Now that I have finished my analysis, I would like to present you with my failed approaches. I thought that the creators of the question wanted as to rearrange a 15 column matrix with a 15-letter word as key. In hindsight, I was incorrect, and the resulting 6 row and 15 column matrix does not correspond to the solution we are seeking. Still, I present my work, in case you might find interest in it, dear reader. But, again, the result of this decryption process is not what we are after, and this is because the decryption process (and especially how I obtained the transposition matrix) is not what the creators of the question had in mind.

So, here is my failed attempt using the keyword “uncopyrightable”:

```
CIPHER TEXT
A F F D X V X A A A G X X D F
X X F G G A F A F A G G X F G
A A X A A X X F X X F F F G G
A F X G G V G G A F F A A F G
V G G A X F X G X X F F A A F
X D F F F A V F D X F D D X F
TRANSPOSITION MATRIX
A X A A V X F X A F G D F F X
X G F D G A G A F X G A G X F
V A X V F A X F X G X V A A F
G G F A F X A X D A A X F X X
G G F F F F X G F A F D X X F
A A D D F G F A X F G G G F F
a b c e g h i l n o p r t u y
A X A A V X F X A F G D F F X
X G F D G A G A F X G A G X F
V A X V F A X F X G X V A A F
G G F A F X A X D A A X F X X
G G F F F F X G F A F D X X F
A A D D F G F A X F G G G F F
u n c o p y r i g h t a b l e
F A A F G X D F V X F A X X A
X F F X G F A G G A G X G A D
A X X G X F V X F A A V A F V
X D F A A X X A F X F G G X A
X F F A F F D X F F X G G G F
F X D F G F G F F G G A A A D
```

And here is my failed attempt using the keyword “dermatoglyphics”:

```
CIPHER TEXT
A F F D X V X A A A G X X D F
X X F G G A F A F A G G X F G
A A X A A X X F X X F F F G G
A F X G G V G G A F F A A F G
V G G A X F X G X X F F A A F
X D F F F A V F D X F D D X F
TRANSPOSITION MATRIX
A X A A V X F X A F G D F F X
X G F D G A G A F X G A G X F
V A X V F A X F X G X V A A F
G G F A F X A X D A A X F X X
G G F F F F X G F A F D X X F
A A D D F G F A X F G G G F F
a c d e g h i l m o p r s t y
A X A A V X F X A F G D F F X
X G F D G A G A F X G A G X F
V A X V F A X F X G X V A A F
G G F A F X A X D A A X F X X
G G F F F F X G F A F D X X F
A A D D F G F A X F G G G F F
d e r m a t o g l y p h i c s
A A D A A F F V X X G X F X F
F D A F X X X G A F G A G G G
X V V X V A G F F F X A X A A
F A X D G X A F X X A X A G F
F F D F G X A F G F F F X G X
D D G X A F F F A F G G F A G
```

I also tried other approaches, but I was always aiming for a 6-row 15-column matrix. so, I would consider the original ciphertext with no transposition, or the original ciphertext transposed, for one example, as follows:

```
CIPHER TEXT
A F F D X V X A A A G X X D F
X X F G G A F A F A G G X F G
A A X A A X X F X X F F F G G
A F X G G V G G A F F A A F G
V G G A X F X G X X F F A A F
X D F F F A V F D X F D D X F
TRANSPOSITION MATRIX
A X A A V X F X A F G D F F X
X G F D G A G A F X G A G X F
V A X V F A X F X G X V A A F
G G F A F X A X D A A X F X X
G G F F F F X G F A F D X X F
A A D D F G F A X F G G G F F
```

And I tried many other approaches, as well.
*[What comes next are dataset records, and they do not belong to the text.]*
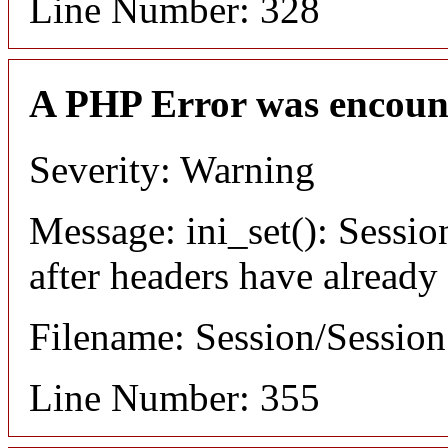
Line Number: 328
A PHP Error was encoun
Severity: Warning
Message: ini_set(): Sessio
after headers have already
Filename: Session/Sessio
Line Number: 355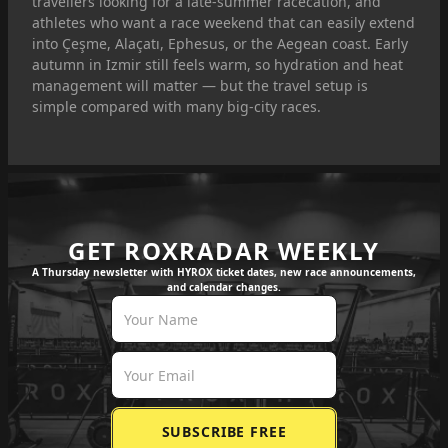
travellers looking for a late-summer racecation, and
athletes who want a race weekend that can easily extend
into Çeşme, Alaçatı, Ephesus, or the Aegean coast. Early
autumn in Izmir still feels warm, so hydration and heat
management will matter — but the travel setup is
simple compared with many big-city races.
GET ROXRADAR WEEKLY
A Thursday newsletter with HYROX ticket dates, new race announcements,
and calendar changes.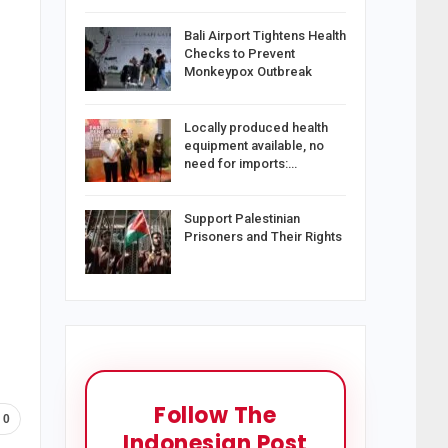
Bali Airport Tightens Health
Checks to Prevent
Monkeypox Outbreak
Locally produced health
equipment available, no
need for imports:…
Support Palestinian
Prisoners and Their Rights
Follow The
0
Indonesian Post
And I would use the keywords “uncopyrightable” and “dermatoglyphics” in many of them. And I would try at least two methods: one where I would sort the letters first and then rearrange the letters to form the word, and another where I would first use the letters in the order the appear in the word and then sort the letters. I would transpose, or not transpose. And when I would transpose, I would use rows to columns, columns to rows, and other constructs, sometimes unconventional amd/or crazy. So, yes, I tried many different approaches, but I would always strive to end up with a 6 row 15 column matrix. And in hindsight, this was not what the question wanted. So, this is why I believe that this question would be better, if it were posed as follows:

A common phrase has been encrypted. The objective is to rearrange the 6 columns of the following cryptogam in order to decipher it and type the last word of this phrase in the answer box.

```
A X A A V X
F X A F G D
F F X X G F
D G A G A F
X G A G X F
V A X V F A
X F X G X V
A A F G G F
A F X A X D
A A X F X X
G G F F F F
X G F A F D
X X F A A D
D F G F A X
F G G G F F
```

And finally, I would like to point out that I did not expect that the authors of this question would have the audacity to use a common phrase that includes such a shocking and morbid word as the word “taxes”.